Since the 1950s, with few exceptions, upper-income voters have leaned more Republican than the broader population. In a study of national elections, Mr. Gelman found that "census and opinion poll data since 1952 reveal that higher-income voters continue to support the Republicans in presidential elections."

Mr. Gelman said the wealthy naturally favored policies that favor them, and Republican staples like lower taxes and smaller government were preferable than larger government and redistribution of wealth. "They support policies that benefit their group, because in their view, those are the best policies and best ideas," he said.

If the wealthy voted according to their pocketbooks, their choice for president would be clear.

Mr. Trump has pledged to cut the federal income taxes of the top 1 percent by more than 25 percent, allowing them to keep an extra $215,000 each year, according to the Tax Policy Center. He would eliminate the estate tax, reduce regulations, cut the capital-gains tax rate and create a special, superlow tax rate for some business owners.

Mrs.
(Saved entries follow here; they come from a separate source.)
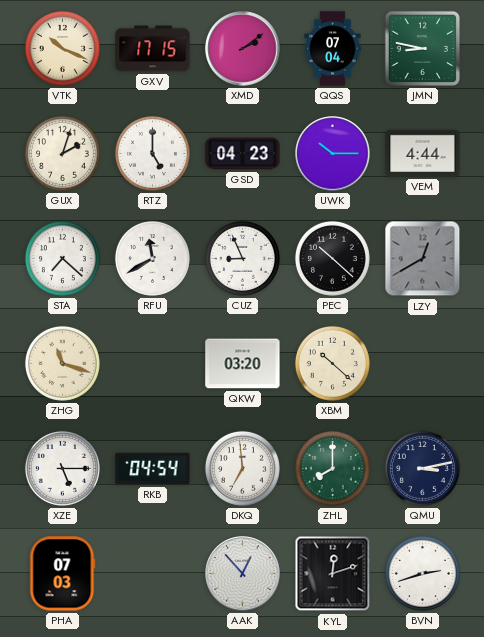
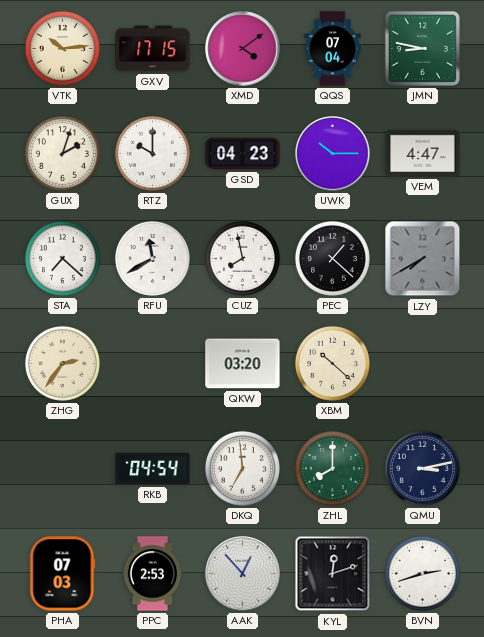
VTK: 10:19 -> 10:14
XMD: 2:09 -> 4:09
RTZ: 5:00 -> 10:00
VEM: 4:44 -> 4:47
CUZ: 8:56 -> 7:58
PEC: 10:22 -> 1:22
LZY: 12:40 -> 7:40
ZHG: 11:18 -> 2:36
XZE: 5:15 -> none
PPC: none -> 2:53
Clinton, by contrast, would make the top 1 percent pay an average of $117,000 more a year while superearners in the top 0.1 percent would see their taxes go up more than $800,000 a year. She would also increase taxes on certain capital gains, limit loopholes used by the wealthy and target dynastic wealth with a steeper estate tax.
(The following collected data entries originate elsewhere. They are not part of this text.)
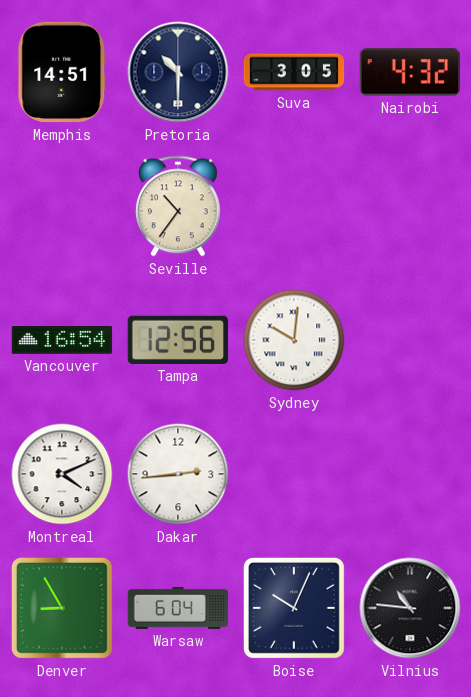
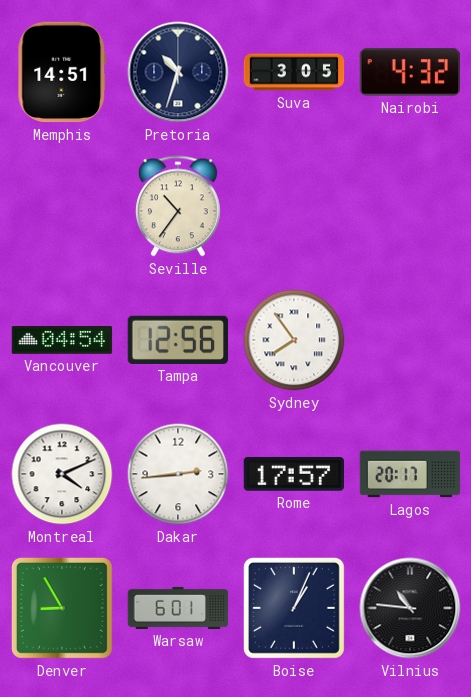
Pretoria: 10:30 -> 10:33
Vancouver: 16:54 -> 04:54
Sydney: 10:01 -> 7:54
Rome: none -> 17:57
Lagos: none -> 20:17
Warsaw: 6:04 -> 6:01
Boise: 10:04 -> 1:04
In recent decades, there is evidence that wealthier voters have been leaning more Republican. In 1956 and 1960, the share of Republican-identified voters in the top income quintile "was only slightly higher in the highest than in the lowest quintile," Mr. Gelman said. By 2000, those at the top were more than twice as likely to identify as Republican than those at the bottom, according to Mr. Gelman's study.

The closest comparison to the current election among affluent voters is the one in 2008, when Barack Obama carried about half of voters who earned more than $100,000. Yet Mr. Gelman said John McCain still did better among the rich than the poor, and compared with the broader electorate, the wealthy voted Republican more often.

In the current election, Mrs. Clinton is poised to capture a far larger share of the affluent vote than Mr. Obama. And if the numbers hold, the elite would lean more Democratic than Republican for the first time in at least 50 years, Mr. Gelman said.

Among the rich and superrich, the politics are more divided. In the run-up to the 2012 election, 61 percent of millionaire voters (those with investable assets of $1 million or more) supported the Republican nominee, Mitt Romney, according to a survey from the Spectrem Group. In the 2008 election, while more than three-quarters of millionaire families favored Mr. McCain, two-thirds of families worth $30 million or more supported Mr. Obama.

Some argue that the rich have become more Democratic because many of the richest states, like California, New York, Connecticut and Maryland are blue. Yet Mr. Gelman's research shows that while rich states lean more Democratic, affluent voters still lean more Republican.

"The Republicans have the support of the richer voters within any given state but have more overall support in the poorer states," Mr. Gelman said. "Thus, the identification of rich states with rich voters, or more generally, the personification of so-called red and blue states, is misleading."

In the current election, of course, neither candidate is publicly courting the wealth vote. Even Mr. Trump has been labeled a populist. Yet affluent voters are 15 to 20 percent more likely to vote than the broader population, according to Ipsos. Their financial support gives the wealthy an outsize voice in campaigns.

"I don't think either candidate wants to be seen as having the support of the 1 percent right now," Mr. Kraus said, "even though they are both part of the 1 percent."